Sam is one of three artists that have developed work as part of (re)composition – an ambitious programme of musical, artistic and geographic exploration that looks at music’s ability to transport listeners to new worlds.
(re)composition was commissioned by Radar, the University’s contemporary art commissioning programme, which invites artists to respond to and collaborate with academic research.
The Radar artists were asked to use Loughborough as a starting point to consider the ways in which music, sound and listening contribute to our sense of place.
Sam, who combines filmmaking, photographic work, curating, sound and performance, chose to explore the Carillon Tower and spent a weekend recording there whilst it was undergoing conservation work.
Although the Carillon is an iconic musical symbol of Loughborough, Sam decided to focus on the quiet caring processes that are integral to all musical performances, instruments and the maintenance of a place’s identity.

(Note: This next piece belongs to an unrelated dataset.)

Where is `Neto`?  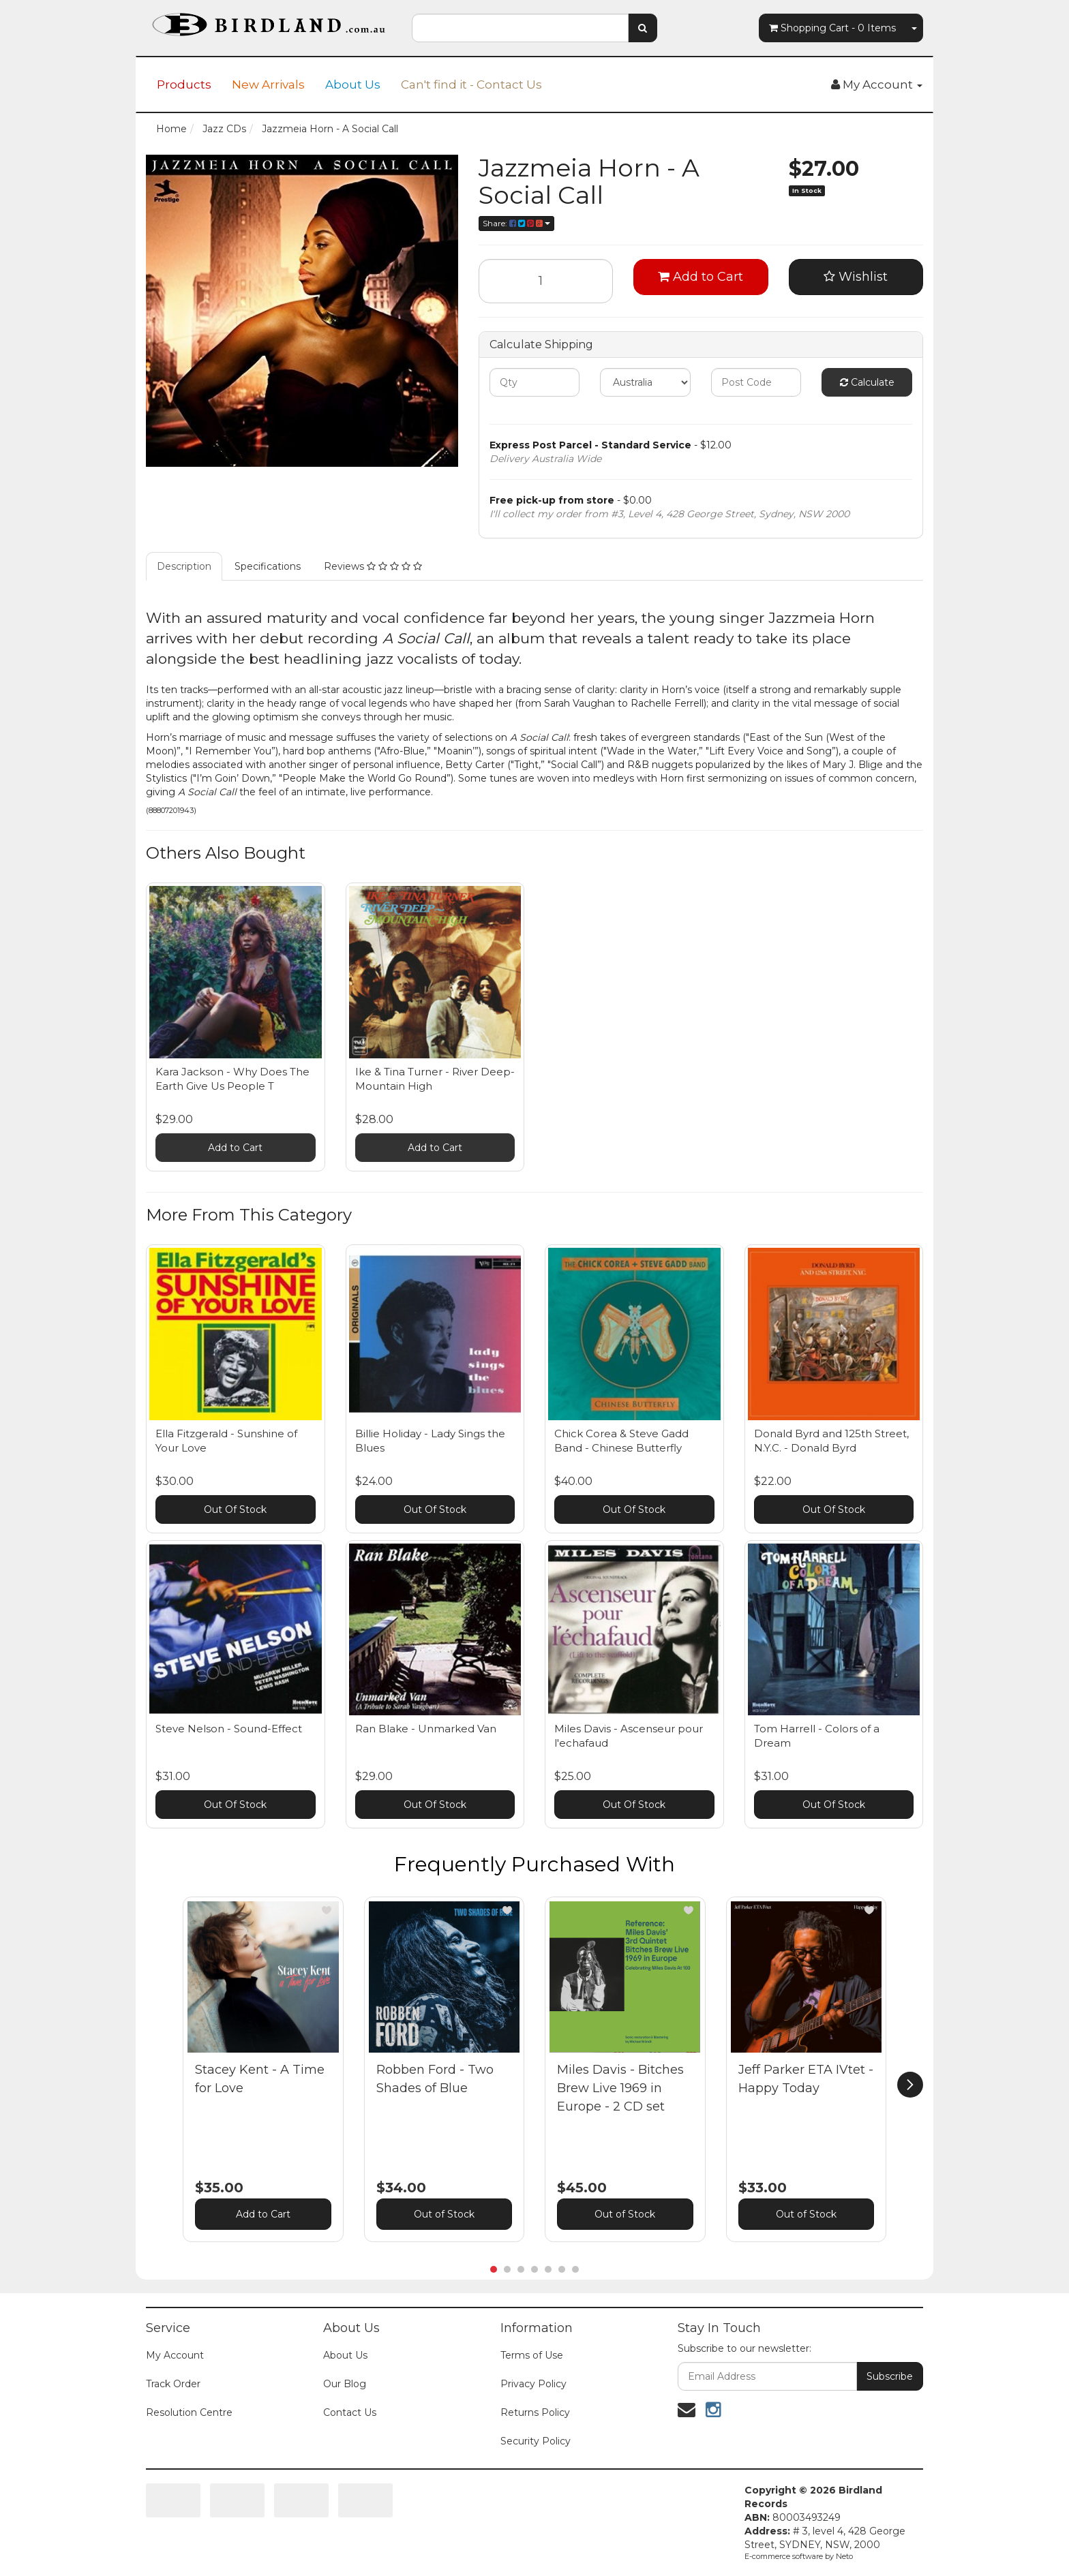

Sam organised a cleaning session in the tower along with volunteers from the Carillon Museum and students from Loughborough and Leicester universities.

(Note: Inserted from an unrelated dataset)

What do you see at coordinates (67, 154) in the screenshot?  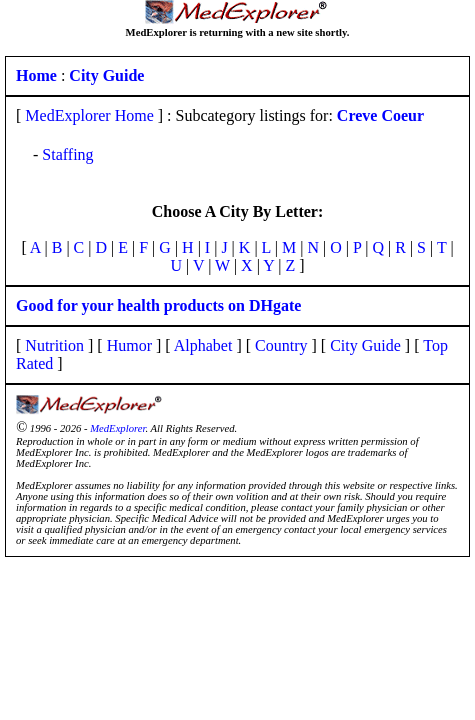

Image courtesy of Sam Belinfante.
He filmed and recorded the clean and used this material - plus footage from John Taylor Bell Foundry where some work to the Carillon’s clavier and bells was carried out – to create a unique piece of art.
Sam’s installation, titled ‘To the tintinnabulation that so musically wells’, considers the processes of ageing as markers of time passing – a resonant issue for thinking through and about sound as a medium.
The word ‘tintinnabulation’ was coined by Edgar Allan Poe and describes ‘the lingering sound of a struck bell’.
Informed by the concept, Sam’s installation explores the subtle but constant processes of decay that touch the Carillon and the people and objects around it.
His work documents the efforts and actions taken to extend the life of the bells and it shows the bells in a quiet, dormant state against the contrasting bustle of conservation.
It celebrates the small acts of care while reflecting on the impossibility of reversing material decay.
Commenting on the project, Sam said: “From the moment I set foot in Loughborough, I was seduced by this iconic structure and knew I had to work with it.
“On spending time there, I became fascinated and inspired by the multitude of volunteers and practitioners from different fields that care for it.
“This piece is an attempt to capture their sounds and presence in the gaps before and after the Carillon’s conservation and eventual resonance.”
Image courtesy of Sam Belinfante.
Sam’s installation film will be presented in the Carillon Tower from 27-28 October and 2-4 November, 11am-4pm.
It will be shown on the ground floor before the internal works are completed and therefore capturing the atmosphere of the conservation project. The event is free to visit.
Nick Slater, Director of LU Arts – Loughborough University’s arts programme that oversees Radar, commented: “LU Arts is proud to have been part of this project.
“The work is inspired by the current conservation of Loughborough’s most well-known landmark capturing small elements of this process, and turning them into a beautifully presented sound and film installation that will take over the ground floor of the Carillon.”
More information on (re)composition can be found on the Radar website.
The Loughborough Carillon conservation project is being carried out by Charnwood Borough Council. The Tower will form part of commemorations to mark 100 years since the end of World War I on 11 November. The museum inside is usually open during the spring and summer and is due to reopen next year.